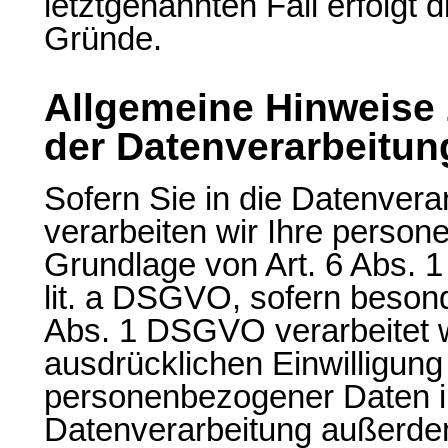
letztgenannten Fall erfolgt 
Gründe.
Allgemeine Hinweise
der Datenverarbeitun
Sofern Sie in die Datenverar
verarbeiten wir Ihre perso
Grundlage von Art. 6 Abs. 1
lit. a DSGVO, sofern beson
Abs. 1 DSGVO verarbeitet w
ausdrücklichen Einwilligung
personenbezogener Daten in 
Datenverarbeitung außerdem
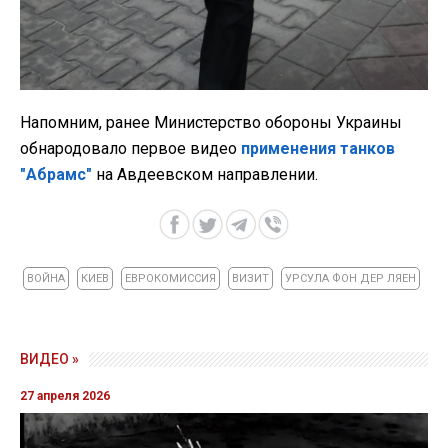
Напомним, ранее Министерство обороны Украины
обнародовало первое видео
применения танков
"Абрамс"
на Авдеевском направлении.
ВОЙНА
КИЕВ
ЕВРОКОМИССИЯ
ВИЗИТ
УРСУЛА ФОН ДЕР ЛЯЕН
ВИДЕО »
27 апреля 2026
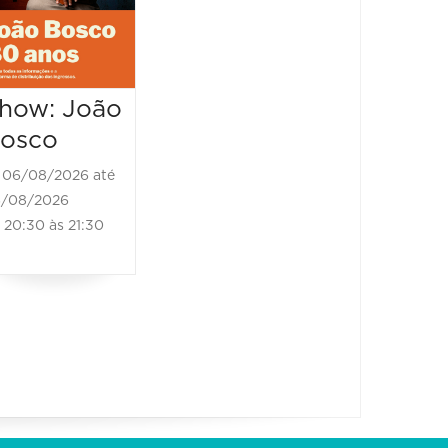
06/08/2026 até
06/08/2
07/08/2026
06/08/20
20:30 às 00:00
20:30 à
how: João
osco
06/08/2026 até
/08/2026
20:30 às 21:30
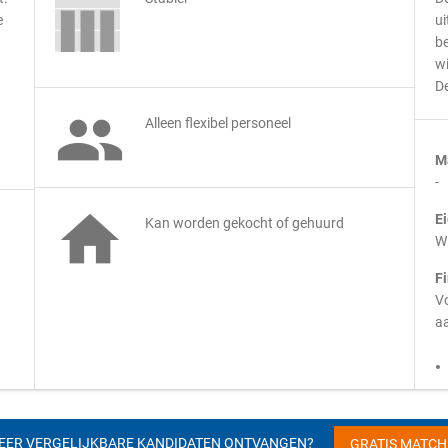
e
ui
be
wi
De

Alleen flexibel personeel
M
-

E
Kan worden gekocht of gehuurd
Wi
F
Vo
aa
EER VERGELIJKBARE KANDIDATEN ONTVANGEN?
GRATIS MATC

Task requirements
Your answer must be an exact copy of the records, with no pictures in it.

Worked solution
letztgenannten Fall erfolgt 
Gründe.
Allgemeine Hinweise
der Datenverarbeitun
Sofern Sie in die Datenverar
verarbeiten wir Ihre perso
Grundlage von Art. 6 Abs. 1
lit. a DSGVO, sofern beson
Abs. 1 DSGVO verarbeitet w
ausdrücklichen Einwilligung
personenbezogener Daten in 
Datenverarbeitung außerdem
Напомним, ранее Министерство обороны Украины
обнародовало первое видео
применения танков
"Абрамс"
на Авдеевском направлении.
ВОЙНА
КИЕВ
ЕВРОКОМИССИЯ
ВИЗИТ
УРСУЛА ФОН ДЕР ЛЯЕН
ВИДЕО »
27 апреля 2026
06/08/2026 até
06/08/2
07/08/2026
06/08/20
20:30 às 00:00
20:30 à
how: João
osco
06/08/2026 até
/08/2026
20:30 às 21:30
e
ui
be
wi
De

Alleen flexibel personeel
M
-

E
Kan worden gekocht of gehuurd
Wi
F
Vo
aa
EER VERGELIJKBARE KANDIDATEN ONTVANGEN?
GRATIS MATC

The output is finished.